Woven coverlets have appeared in several guises within the history of folk textiles. Created on four-harness looms, coverlets made in the nineteenth-century American South typically featured colored wool and cotton threads woven into striking geometric patterns. Although they are not as well known as other textiles and domestic objects, "overshot" coverlets were, and continue to be, significant examples of material culture that require tremendous skill and creativity to produce. They also express currents of conformity and dissent.
In addition to being pleasing to the eye and hand, "overshot" coverlets have advanced a variety of social and political ends. At times exhibited in slave quarters along the seaboard in Georgia and South Carolina in association with plantation properties, they also appear in piedmont areas attached to the antebellum yeomanry, in the context of nationalist craft revivals, and in white-box contemporary art.
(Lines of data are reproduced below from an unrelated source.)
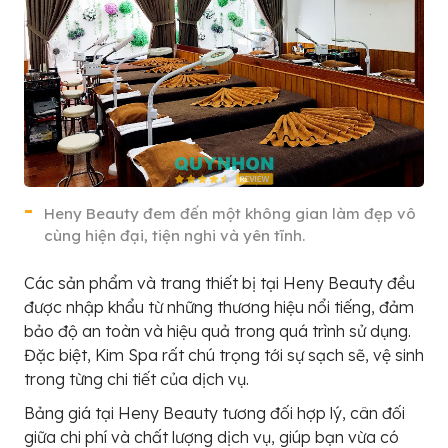
Heny Beauty đem đến một không gian làm đẹp vô
cùng hiện đại, tiện nghi và yên tĩnh.
Các sản phẩm và trang thiết bị tại Heny Beauty đều
được nhập khẩu từ những thương hiệu nổi tiếng, đảm
bảo độ an toàn và hiệu quả trong quá trình sử dụng.
Đặc biệt, Kim Spa rất chú trọng tới sự sạch sẽ, vệ sinh
trong từng chi tiết của dịch vụ.
Bảng giá tại Heny Beauty tương đối hợp lý, cân đối
giữa chi phí và chất lượng dịch vụ, giúp bạn vừa có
With Overshot, Susan Falls and Jessica R. Smith analyze what we can learn by examining the exhibition and interpretation of these materials within American public history. By showing how geometric overshot coverlets can be understood in relationship to the global economy and within politicized cultural movements, Falls and Smith demonstrate how these erstwhile domestic, utilitarian objects explode the art/craft dichotomy, belong to a rich narrative of historical art forms, and tell us far more about American culture today than simply representing a nostalgic past, particularly with regard to ideas about race, class, nationalism, women's labor, and the separation of private versus public spaces.
I Googled-upon this book while attempting to track down a vague childhood memory of a bed cover in my paternal grandmother's home in east Tennessee. I was not familiar with the term "overshot" before, but the online images were on point with my recollections, so, intrigued by the subtitle, I borrowed this book from the library and, with reading, found myself informed and fascinated. This book is well researched and I learned so much. It's worth a read by anyone interested in discovering more about social inequities and social justice. I have only two qualifications. First that the authors, alongside their thorough examination of plantation (owner and enslaved) and yeoman weaving, did not include any mention or inquiry into Native American weaving traditions. Secondly, that I was disappointed in the quality of the editing (numerous grammatical errors and/or typos) by the UGA Press. These authors deserved much more proficient attention to their work.